[Data extracted from a collection]

· · · · · · ·

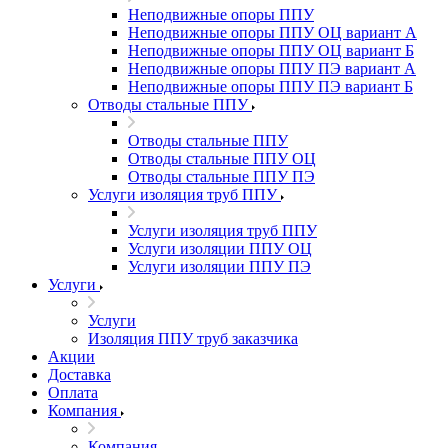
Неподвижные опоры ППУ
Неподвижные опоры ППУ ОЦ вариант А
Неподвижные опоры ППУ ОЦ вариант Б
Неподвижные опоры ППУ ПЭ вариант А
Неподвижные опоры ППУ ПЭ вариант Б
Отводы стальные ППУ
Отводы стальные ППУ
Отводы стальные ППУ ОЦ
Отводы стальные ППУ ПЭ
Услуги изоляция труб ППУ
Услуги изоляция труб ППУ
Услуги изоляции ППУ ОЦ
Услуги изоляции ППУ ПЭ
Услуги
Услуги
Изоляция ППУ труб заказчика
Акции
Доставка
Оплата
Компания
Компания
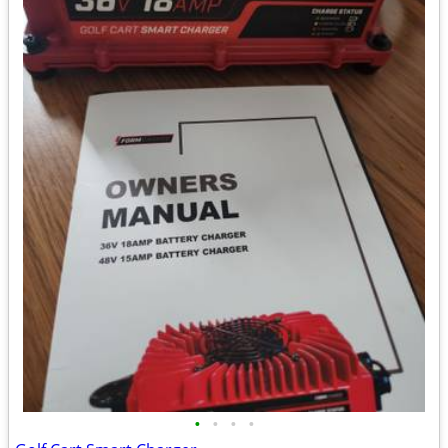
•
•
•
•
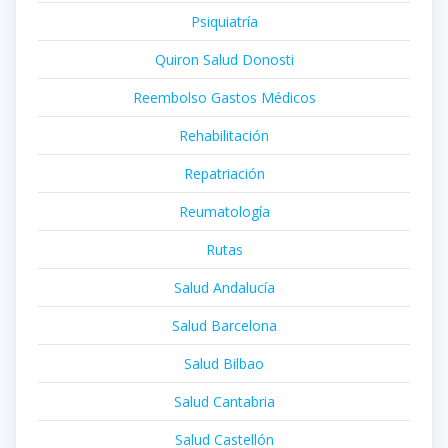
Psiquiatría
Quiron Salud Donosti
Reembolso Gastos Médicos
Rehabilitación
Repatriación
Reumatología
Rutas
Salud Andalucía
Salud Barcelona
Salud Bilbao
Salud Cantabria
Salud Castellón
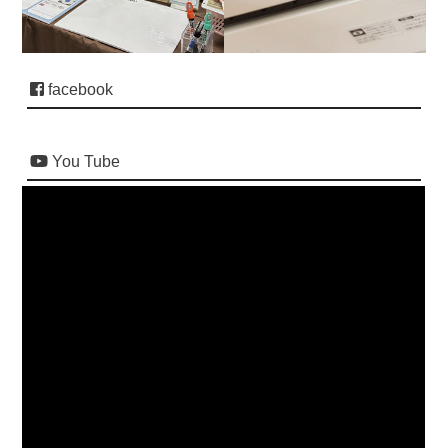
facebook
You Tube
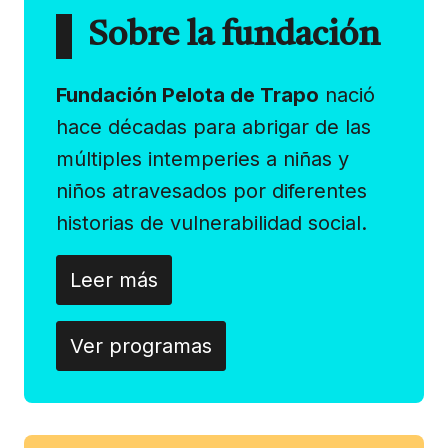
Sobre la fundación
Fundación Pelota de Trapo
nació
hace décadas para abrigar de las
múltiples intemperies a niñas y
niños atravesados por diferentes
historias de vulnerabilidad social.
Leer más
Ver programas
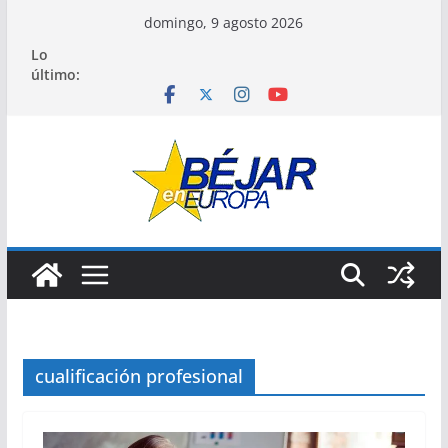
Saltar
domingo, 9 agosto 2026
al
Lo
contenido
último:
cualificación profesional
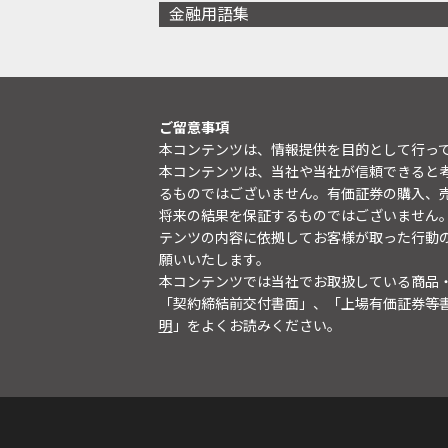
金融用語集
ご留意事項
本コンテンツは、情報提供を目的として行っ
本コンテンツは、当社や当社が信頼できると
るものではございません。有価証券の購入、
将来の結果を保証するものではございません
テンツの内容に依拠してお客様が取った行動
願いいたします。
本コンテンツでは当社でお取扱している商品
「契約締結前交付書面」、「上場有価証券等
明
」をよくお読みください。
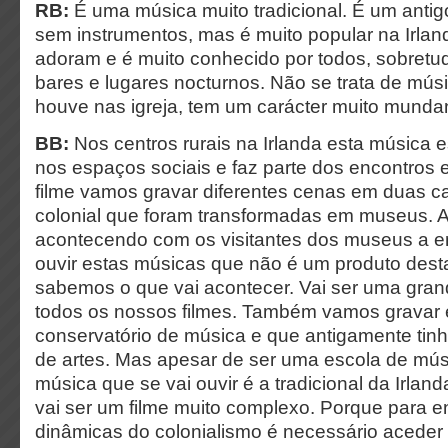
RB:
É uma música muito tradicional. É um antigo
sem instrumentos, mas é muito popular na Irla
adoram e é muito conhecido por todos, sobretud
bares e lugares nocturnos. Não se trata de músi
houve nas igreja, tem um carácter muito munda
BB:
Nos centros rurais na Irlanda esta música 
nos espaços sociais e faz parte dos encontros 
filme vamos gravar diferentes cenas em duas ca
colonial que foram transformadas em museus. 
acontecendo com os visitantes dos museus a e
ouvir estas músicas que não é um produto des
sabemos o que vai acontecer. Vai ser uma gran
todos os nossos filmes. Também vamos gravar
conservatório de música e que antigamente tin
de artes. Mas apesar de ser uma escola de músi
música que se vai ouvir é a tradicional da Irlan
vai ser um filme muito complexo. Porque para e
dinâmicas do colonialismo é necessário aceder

· · · · · · ·

→ **TRY IT**: Without the pictures, repeat every record above exactly as written.

→ **RESULT BELOW**:
Неподвижные опоры ППУ
Неподвижные опоры ППУ ОЦ вариант А
Неподвижные опоры ППУ ОЦ вариант Б
Неподвижные опоры ППУ ПЭ вариант А
Неподвижные опоры ППУ ПЭ вариант Б
Отводы стальные ППУ
Отводы стальные ППУ
Отводы стальные ППУ ОЦ
Отводы стальные ППУ ПЭ
Услуги изоляция труб ППУ
Услуги изоляция труб ППУ
Услуги изоляции ППУ ОЦ
Услуги изоляции ППУ ПЭ
Услуги
Услуги
Изоляция ППУ труб заказчика
Акции
Доставка
Оплата
Компания
Компания
•
•
•
•
Psiquiatría
Quiron Salud Donosti
Reembolso Gastos Médicos
Rehabilitación
Repatriación
Reumatología
Rutas
Salud Andalucía
Salud Barcelona
Salud Bilbao
Salud Cantabria
Salud Castellón
facebook
You Tube
Sobre la fundación
Fundación Pelota de Trapo
nació
hace décadas para abrigar de las
múltiples intemperies a niñas y
niños atravesados por diferentes
historias de vulnerabilidad social.
Leer más
Ver programas
Saltar
domingo, 9 agosto 2026
al
Lo
contenido
último:
cualificación profesional
金融用語集
ご留意事項
本コンテンツは、情報提供を目的として行っ
本コンテンツは、当社や当社が信頼できると
るものではございません。有価証券の購入、
将来の結果を保証するものではございません
テンツの内容に依拠してお客様が取った行動
願いいたします。
本コンテンツでは当社でお取扱している商品
「契約締結前交付書面」、「上場有価証券等
明
」をよくお読みください。
RB:
É uma música muito tradicional. É um antigo
sem instrumentos, mas é muito popular na Irla
adoram e é muito conhecido por todos, sobretud
bares e lugares nocturnos. Não se trata de músi
houve nas igreja, tem um carácter muito munda
BB:
Nos centros rurais na Irlanda esta música 
nos espaços sociais e faz parte dos encontros 
filme vamos gravar diferentes cenas em duas ca
colonial que foram transformadas em museus. 
acontecendo com os visitantes dos museus a e
ouvir estas músicas que não é um produto des
sabemos o que vai acontecer. Vai ser uma gran
todos os nossos filmes. Também vamos gravar
conservatório de música e que antigamente tin
de artes. Mas apesar de ser uma escola de músi
música que se vai ouvir é a tradicional da Irlan
vai ser um filme muito complexo. Porque para e
dinâmicas do colonialismo é necessário aceder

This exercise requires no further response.